男は尻もちを付きながら、恐怖に怯えた目をこちらを覗く。
「……あ……あんた、いったい……何者だ……」
見上げながら、男はがくがくと顎を震わせる。
畏敬と畏怖をその瞳に乗せ、俺に問いを投げかける。
「俺が誰か、そんなことはどうでもいい。

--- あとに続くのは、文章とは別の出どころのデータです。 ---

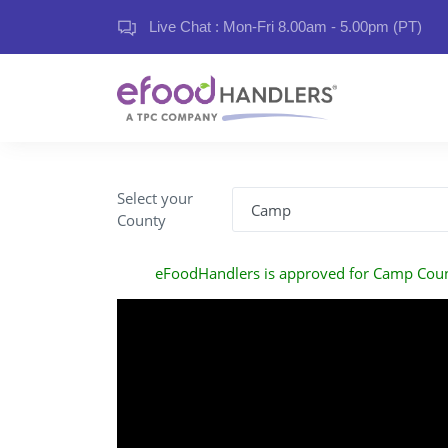
Live Chat : Mon-Fri 8.00am - 5.00pm (PT)
Select your
County
eFoodHandlers is approved for Camp Cou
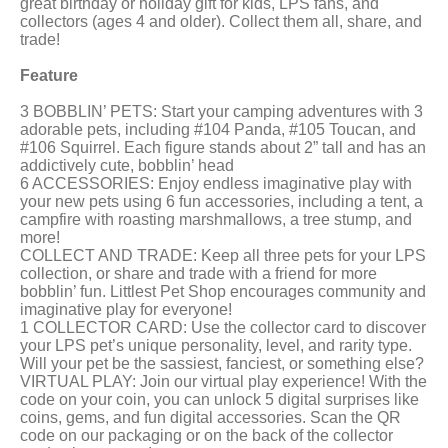
great birthday or holiday gift for kids, LPS fans, and
collectors (ages 4 and older). Collect them all, share, and
trade!
Feature
3 BOBBLIN’ PETS: Start your camping adventures with 3
adorable pets, including #104 Panda, #105 Toucan, and
#106 Squirrel. Each figure stands about 2” tall and has an
addictively cute, bobblin’ head
6 ACCESSORIES: Enjoy endless imaginative play with
your new pets using 6 fun accessories, including a tent, a
campfire with roasting marshmallows, a tree stump, and
more!
COLLECT AND TRADE: Keep all three pets for your LPS
collection, or share and trade with a friend for more
bobblin’ fun. Littlest Pet Shop encourages community and
imaginative play for everyone!
1 COLLECTOR CARD: Use the collector card to discover
your LPS pet’s unique personality, level, and rarity type.
Will your pet be the sassiest, fanciest, or something else?
VIRTUAL PLAY: Join our virtual play experience! With the
code on your coin, you can unlock 5 digital surprises like
coins, gems, and fun digital accessories. Scan the QR
code on our packaging or on the back of the collector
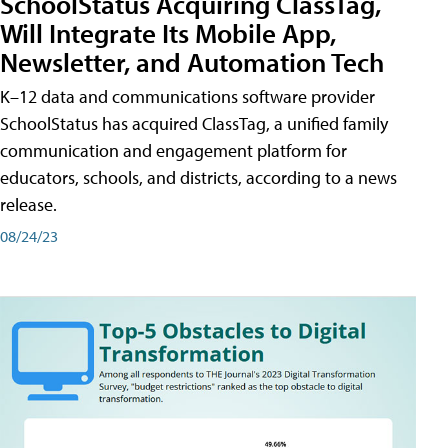
SchoolStatus Acquiring ClassTag,
Will Integrate Its Mobile App,
Newsletter, and Automation Tech
K–12 data and communications software provider
SchoolStatus has acquired ClassTag, a unified family
communication and engagement platform for
educators, schools, and districts, according to a news
release.
08/24/23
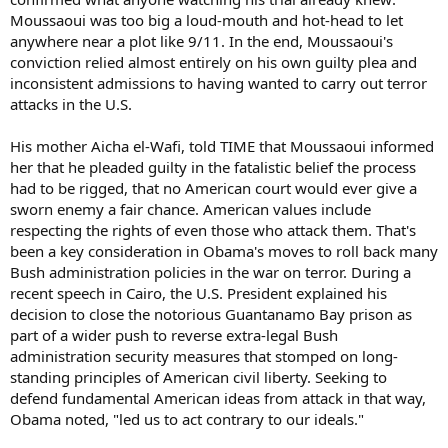
Moussaoui was too big a loud-mouth and hot-head to let
anywhere near a plot like 9/11. In the end, Moussaoui's
conviction relied almost entirely on his own guilty plea and
inconsistent admissions to having wanted to carry out terror
attacks in the U.S.
His mother Aicha el-Wafi, told TIME that Moussaoui informed
her that he pleaded guilty in the fatalistic belief the process
had to be rigged, that no American court would ever give a
sworn enemy a fair chance. American values include
respecting the rights of even those who attack them. That's
been a key consideration in Obama's moves to roll back many
Bush administration policies in the war on terror. During a
recent speech in Cairo, the U.S. President explained his
decision to close the notorious Guantanamo Bay prison as
part of a wider push to reverse extra-legal Bush
administration security measures that stomped on long-
standing principles of American civil liberty. Seeking to
defend fundamental American ideas from attack in that way,
Obama noted, "led us to act contrary to our ideals."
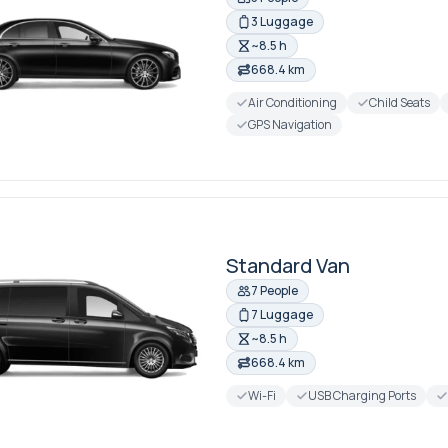
3 Luggage
~8.5 h
668.4 km
Air Conditioning
Child Seats
GPS Navigation
Standard Van
7 People
7 Luggage
~8.5 h
668.4 km
Wi-Fi
USB Charging Ports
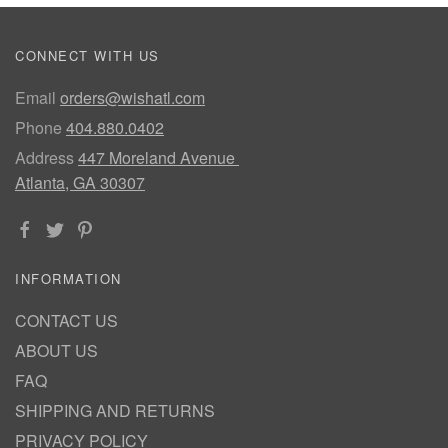
CONNECT WITH US
Email
orders@wishatl.com
Phone
404.880.0402
Address
447 Moreland Avenue
Atlanta, GA 30307
INFORMATION
CONTACT US
ABOUT US
FAQ
SHIPPING AND RETURNS
PRIVACY POLICY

親父さんの居場所を早く話せ」
威圧すると、男は縮み上がる。
頭を庇うように身を丸め、瞼をぎゅっと閉じる。
さっきまであれほど威勢が良かったものを……哀れだ。
「……二十人を相手に……あそこまで一方的に……ありえない……ありえない……」
ぼそぼそと、呟きを繰り返す男。
俺はしゃがみこみ、男と目線を合わせる。
髪を掴み上げ、睨みを利かせ、至近距離で男に命じる。
「いいから早く言え」
男の表情が、絶望に染まる。
顔面を蒼白にさせ、投げ出した足をがくがくと震わせる。
「……こ……この部屋の右にある通路を……真っ直ぐに行けば……辿り着く……ほ、本当だ……!」
わなわなと唇を震わせ、言葉を紡ぐ男。
目に涙を浮かべ、許しを請うように、頭を上下させる。
どうやら、嘘は付いていないようだ。
「……わかった」
俺がそう言うと、ほっとしたように、男は緊張を解く。
仄かな笑みを浮かべ、繋がった命に一息をつく。
……どうやら、許されたと、思い込んだらしい。
「な……なあ、良かったらあんたの仲間にしてくれよ……ここのボスよりも、あんたの方が百倍……」
「――今までたくさんの人を殺めてきた……今更偽善者振るつもりはない……一度殺すと決めたら、自分の信念は曲げないようにしているんだ」
「……え?」
目を丸くしてこちらを凝視する、髭面の男。
旋廻しながら飛んでいく、頭。
無くなった頭部を探すように、微かに痙攣する胴体。
血の海が、広がる。
そのまま男の首は、驚愕を浮かべたまま、ぼとりと地面に落ちた。
全てが、終わった。
血だまりを踏みしめながら、ティアとサクラの元へ向かう。
部屋の前。
丁寧に言いつけを守り、ぎゅっと目を瞑っている二人。
凄惨な光景の広がる、地下の一室。
俺はゆっくりとその扉を閉め、ティアとサクラに呼びかける。
目の前の、可愛らしい少女達。
扉一枚隔てた向こうに広がる、この世の地獄。
地獄を見るのは、俺一人だけで十分だ。
「……全部終わった……親父さんの元へ急ごう」
優しく呼びかけると、二人はゆっくりと目を開いた。
「……お兄様」
「……ゼロ君」
何故か、涙を浮かべながら。
俺の膝をぎゅっと掴む二人。
「いったい、どうしたんだ?」
「……たった1人で……全て背負わせて……ごめんなさい……ありがとうございます……ありがとうございます……」
涙声になる、ティア。
サクラも潤んだ瞳で、こちらを見上げる。
……なんだこの2人には、ばればれか。
俺は少女たちの髪を、優しく撫でる。
「……こちらこそ、ありがとう」
何物にも染まらない、純真無垢な瞳。
俺はそれを、守りたいと、思った。